> Exercise materials
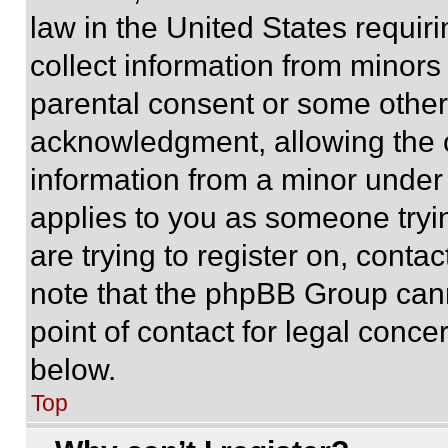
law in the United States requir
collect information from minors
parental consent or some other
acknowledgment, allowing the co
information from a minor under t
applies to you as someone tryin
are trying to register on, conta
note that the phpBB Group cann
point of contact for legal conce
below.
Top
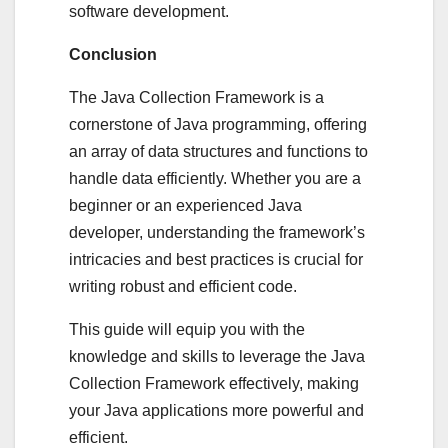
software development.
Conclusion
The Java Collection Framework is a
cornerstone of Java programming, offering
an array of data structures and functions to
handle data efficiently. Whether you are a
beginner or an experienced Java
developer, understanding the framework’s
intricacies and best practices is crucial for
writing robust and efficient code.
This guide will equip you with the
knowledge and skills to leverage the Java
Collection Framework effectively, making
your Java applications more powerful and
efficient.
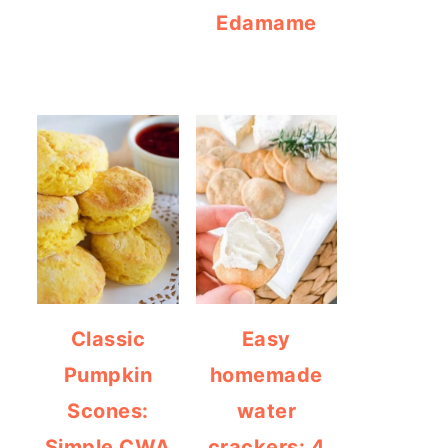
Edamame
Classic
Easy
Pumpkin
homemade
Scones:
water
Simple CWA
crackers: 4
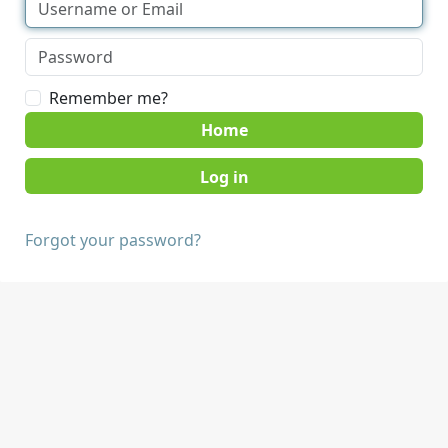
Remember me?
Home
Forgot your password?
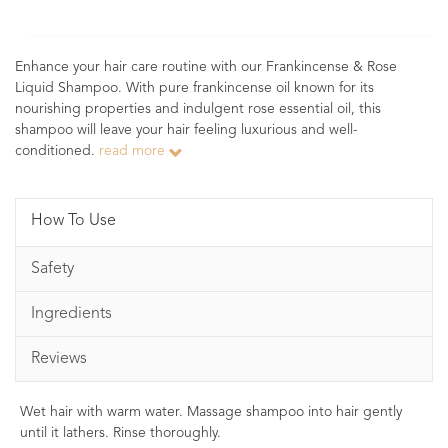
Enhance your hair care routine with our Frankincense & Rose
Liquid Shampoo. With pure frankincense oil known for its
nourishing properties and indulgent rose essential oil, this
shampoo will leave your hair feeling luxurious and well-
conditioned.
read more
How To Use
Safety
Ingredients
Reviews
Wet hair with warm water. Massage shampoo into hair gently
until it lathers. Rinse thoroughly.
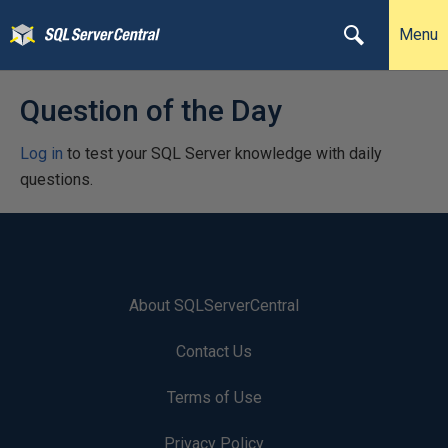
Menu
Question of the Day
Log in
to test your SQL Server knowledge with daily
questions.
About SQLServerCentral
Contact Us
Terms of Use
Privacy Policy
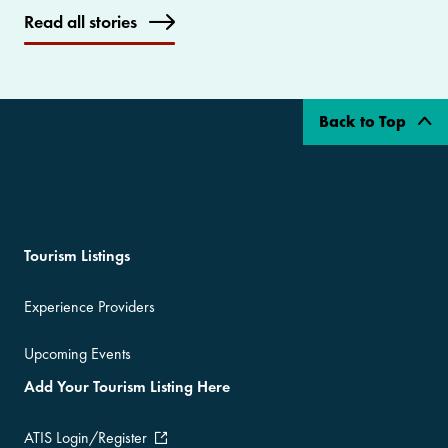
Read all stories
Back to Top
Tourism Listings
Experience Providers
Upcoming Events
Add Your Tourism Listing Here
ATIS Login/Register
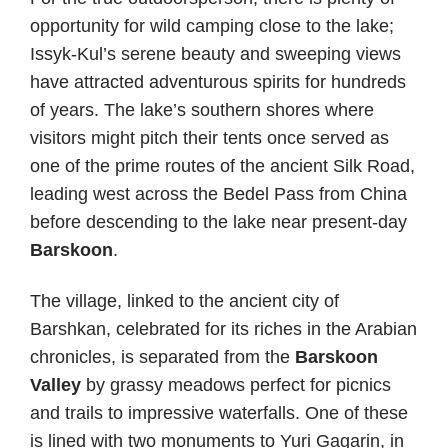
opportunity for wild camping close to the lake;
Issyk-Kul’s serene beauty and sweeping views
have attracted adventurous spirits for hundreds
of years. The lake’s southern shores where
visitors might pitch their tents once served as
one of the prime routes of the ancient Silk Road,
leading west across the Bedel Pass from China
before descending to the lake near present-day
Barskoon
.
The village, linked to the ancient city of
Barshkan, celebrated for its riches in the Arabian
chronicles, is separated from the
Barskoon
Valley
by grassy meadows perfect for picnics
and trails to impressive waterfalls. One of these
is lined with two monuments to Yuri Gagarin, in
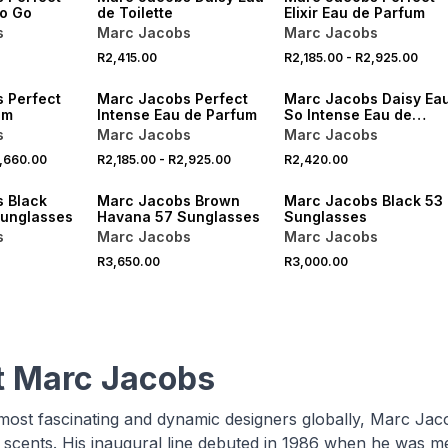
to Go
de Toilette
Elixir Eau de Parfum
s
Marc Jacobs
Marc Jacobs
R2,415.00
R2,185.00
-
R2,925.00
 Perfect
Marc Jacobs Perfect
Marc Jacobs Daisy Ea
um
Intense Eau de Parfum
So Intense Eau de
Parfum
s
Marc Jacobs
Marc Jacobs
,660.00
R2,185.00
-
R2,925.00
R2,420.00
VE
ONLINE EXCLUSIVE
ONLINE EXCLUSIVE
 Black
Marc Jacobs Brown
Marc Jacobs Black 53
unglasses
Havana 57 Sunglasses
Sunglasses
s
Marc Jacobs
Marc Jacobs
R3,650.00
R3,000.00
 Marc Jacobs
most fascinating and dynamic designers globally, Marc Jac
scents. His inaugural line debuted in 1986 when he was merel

> Exercise
Copy exactly the lines from the first line of the records above through the line with "an array of data structures and functions to", both included, and nothing else. Pictures stay out.

> Solution to this task
law in the United States requir
collect information from minors
parental consent or some other
acknowledgment, allowing the co
information from a minor under t
applies to you as someone tryin
are trying to register on, conta
note that the phpBB Group cann
point of contact for legal conce
below.
Top
software development.
Conclusion
The Java Collection Framework is a
cornerstone of Java programming, offering
an array of data structures and functions to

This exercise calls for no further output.